Irfane et Breakbot lors de leur set de clôture du festival Cinema Paradiso Louvre (Photo: Cédric Canezza)

Trois films qui ont marqué votre jeunesse.  

Irfane : La Haine de Mathieu Kassovitz (1995), parce que c’est le film phare engagé de notre génération.

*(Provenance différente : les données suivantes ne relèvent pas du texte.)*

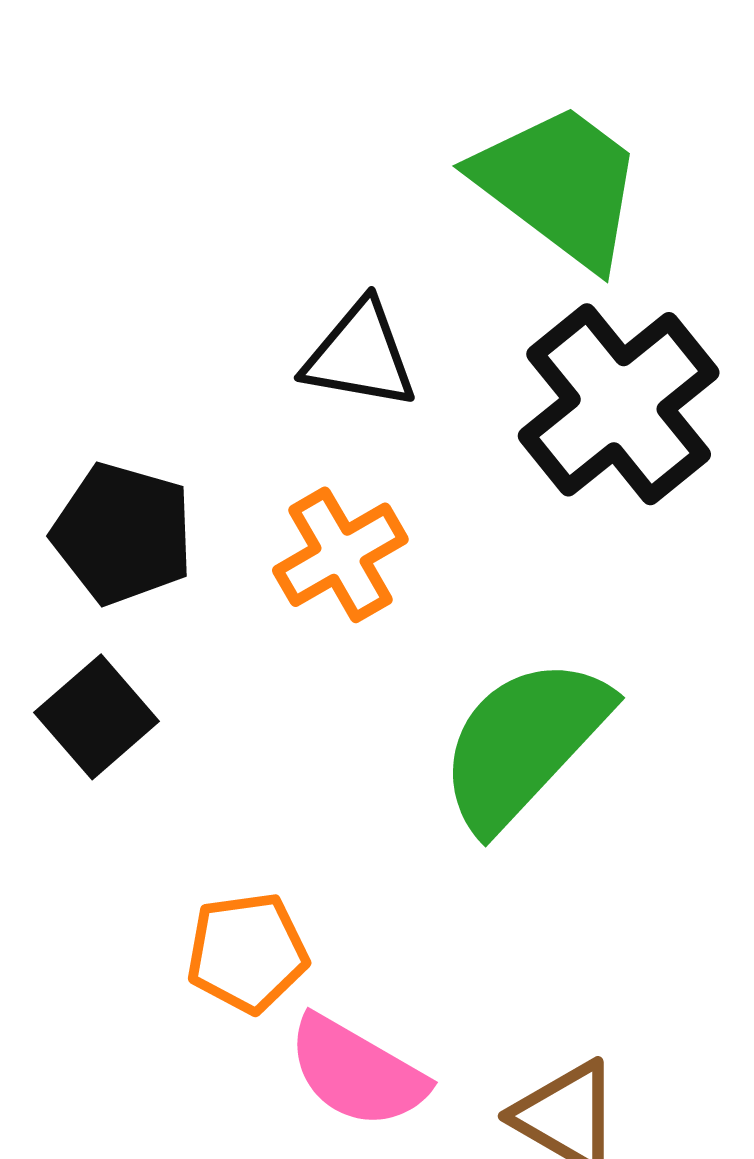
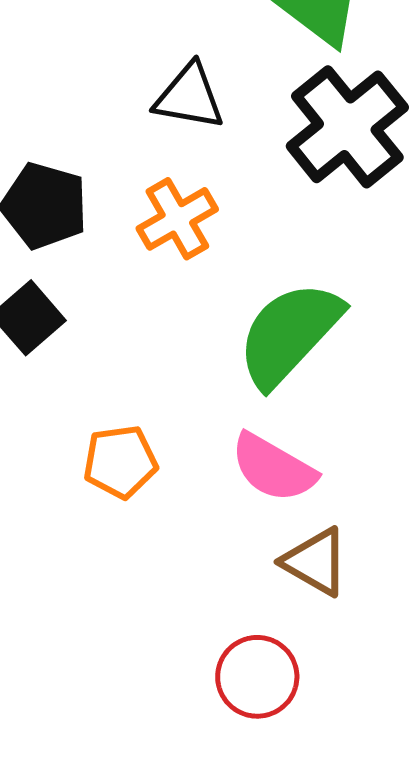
pink semicircle: (357, 1072) -> (273, 468), moved

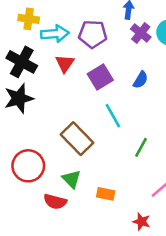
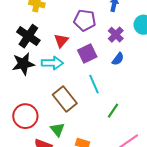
purple cross: (141, 33) -> (116, 35), moved
cyan arrow: (55, 34) -> (52, 63), moved

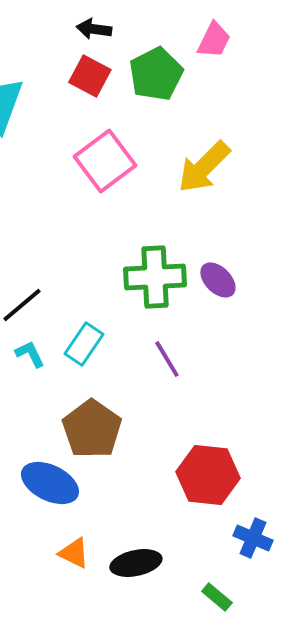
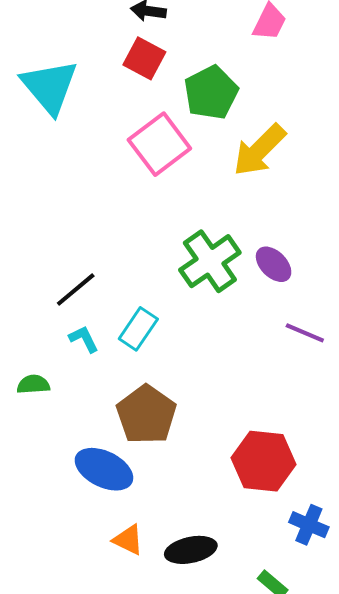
green pentagon: (156, 74) -> (211, 93), moved
green cross: (155, 277) -> (210, 261), turned -32
purple line: (167, 359) -> (305, 333), moved, turned -36

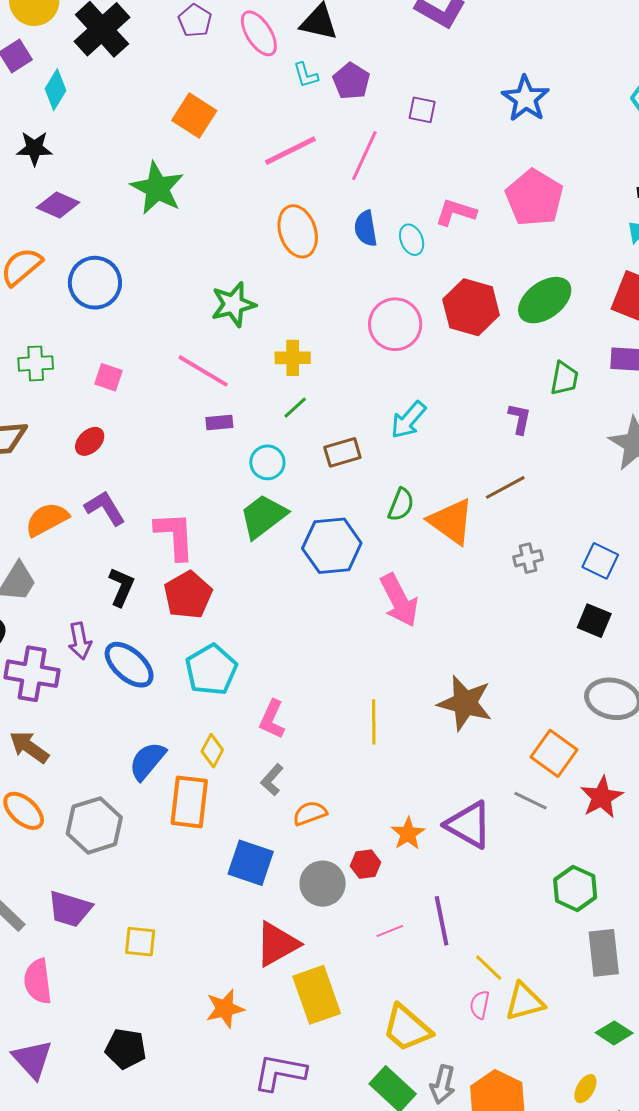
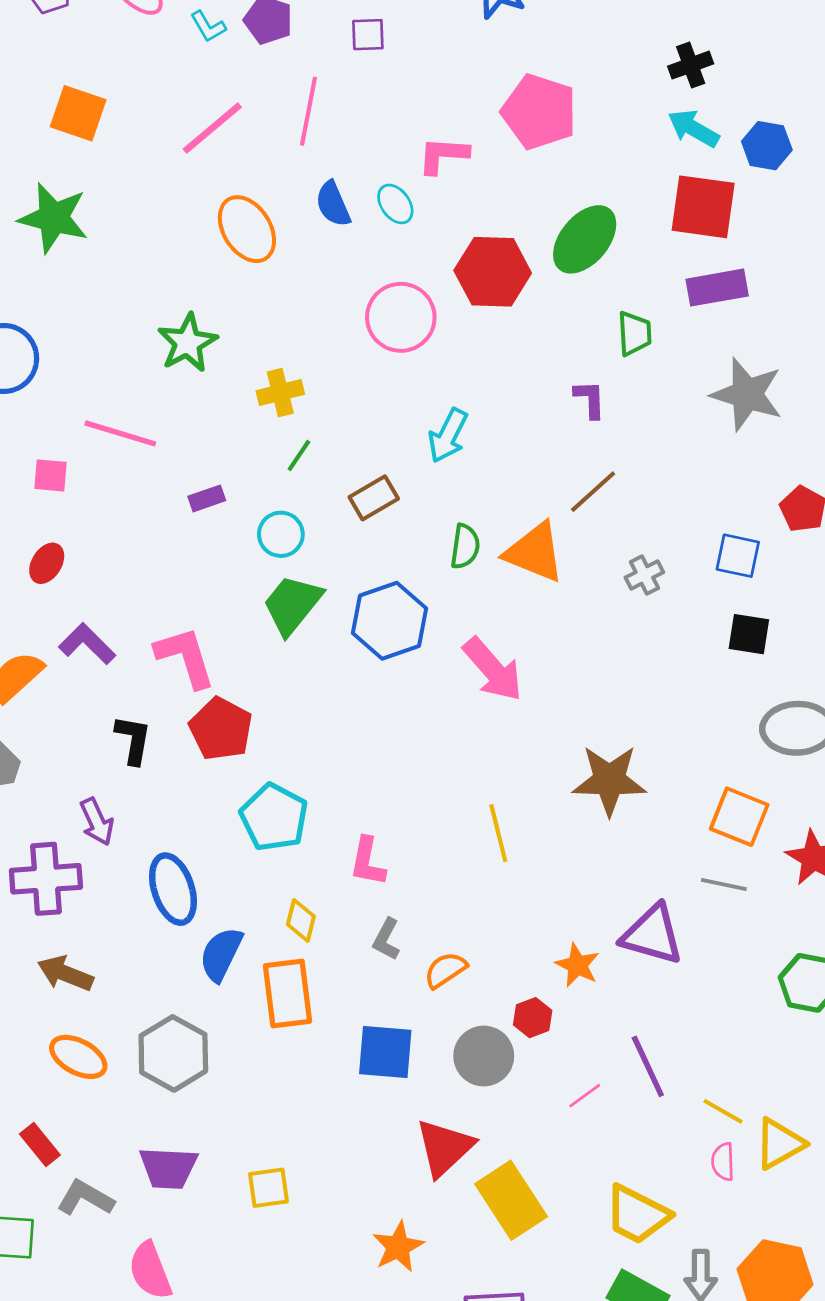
pink line: (203, 371) -> (120, 433), moved
blue ellipse: (129, 665) -> (173, 889), moved, turned 44

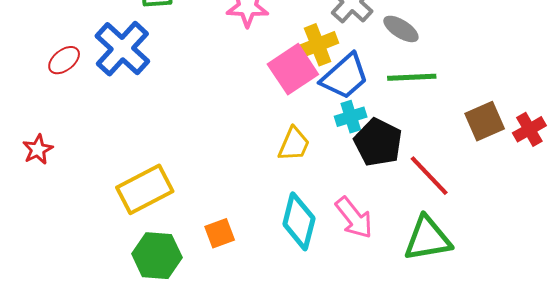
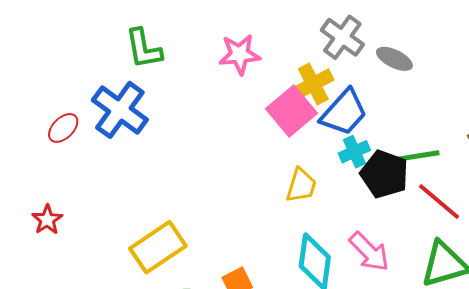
green line: (412, 77) -> (415, 156), moved

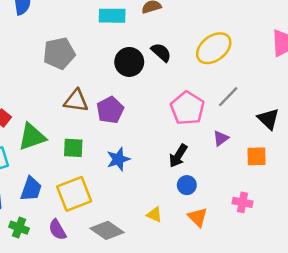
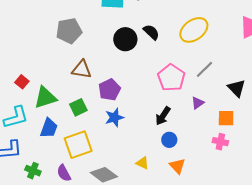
purple pentagon: (110, 110) -> (110, 90), moved
green square: (73, 148) -> (78, 107), turned -30
blue trapezoid: (31, 189) -> (49, 128), moved
pink cross: (243, 202) -> (220, 142), moved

Porco Rosso de Hayao Miyazaki qui m’a vraiment introduit à l’univers du studio Ghibli, m’a sorti des ornières du dessin-animé à la Walt Disney. Le Magicien d’Oz de Victor Fleming (1939), qui m’a retourné le cerveau.  

Breakbot : Retour vers le futur de Robert Zemeckis (1985). Edward aux mains d’argent de Tim Burton (1990) m’avait frappé à l’époque, et Princesse Mononoké de Hayaho Miyazaki (1997) que j’ai vu à seize ans. C’est tellement ambitieux, anti-manichéen. Ce que j’aime, c’est la complexité des personnages, il n’y a ni méchant ni gentil. J’ai aussi beaucoup aimé Perfect Blue de Satoshi Kon (1997).  

Irfane : Je rajoute Akira de Katsuhiro Otomo (1988), une claque phénoménale.  

L'EP de Breakbot et Irfane Remedy est disponible chez Ed Banger Records.